I want to give a brief presentation on the situation of an indigenous language in northwestern Europe, namely Frisian.

Frisian used to be a language that was spoken in the coastal regions of Denmark, Germany and the Netherlands. Today, it is mostly confined to the Dutch province of Fryslan, where it has been one of the official languages since 1956.

The national and regional governments have implemented numerous programs to support and promote the Frisian language. They have implemented the Framework Convention for the Protection of Minorities and the European Charter for Regional or Minority Languages. Furthermore, numerous national programs, like the Visibility Accord of 2022 that promotes the visibility of frisian in streetsigns, provide for the protection and promotion of the Frisian language. Many good things to protect the  Frisian language are happening. These accords and conventions provide many rights, but they also feel like false promises of a future that will never be.

The use of Frisian in public life is dwindling. It is increasingly becoming a language of communication for activists and academics instead of a language that defines an indigenous body of knowledge and is used for everyday communication.

What is needed now are not more rights but greater opportunities. The Frisian language will only have a chance to prosper if it can be on an equal footing with the other languages it competes with. In the case of Frisian, these languages are Dutch and English. In this constellation, Dutch is the central language supported by the national government, English the supercentral language connecting the world and Frisian the peripheral language.

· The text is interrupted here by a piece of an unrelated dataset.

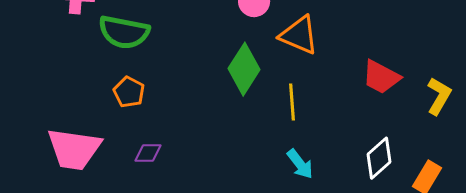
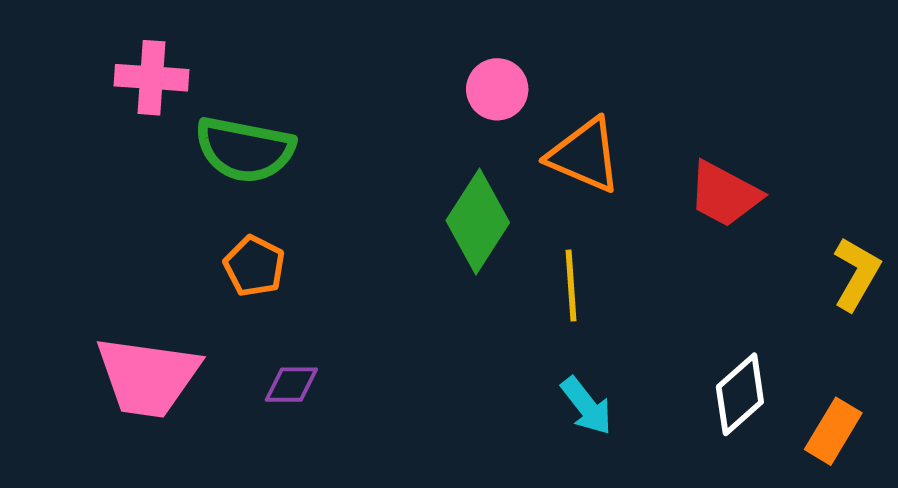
red trapezoid: (381, 77) -> (724, 194), moved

This hegemonic view places power first and people second. Frisian is the indigenous language of the people and should therefore be the central, instead of the peripheral, language. People should always come before power.

Rights alone are not enough to achieve this situation. One reason is that social and cultural expressions in the Dutch language are heavily subsidized in order to compete with the global dominance of English. The Frisian language should be actively supported in such a way that it can locally be equal to its competitors. Opportunities instead of rights.

Finally, I wish to mention that the official support provided by the various governments to the Frisian language is often far from honest. Minor differences in the language are emphasized by the local government, and community programs to promote these differences are subsidized under the guise of promoting linguistic diversity. In reality, this is a way to decrease the viability of Frisian because it standardizes differences, which breaks the coherence of the language and diminishes the value of Frisian as a way of communicating with others, thereby increasing the dominance of the Dutch language.

In conclusion, I wish to repeat that without opportunities for the Frisian language to get on an equal footing with the Dutch language, the rights will remain false promises that undermine the spirit of the treaties and agreements promoting genuine linguistic diversity.

Thank you,
Jeroen Zandberg
EMRIP 15th session 4-8 July 2022, item 7 International decade of indigenous languages.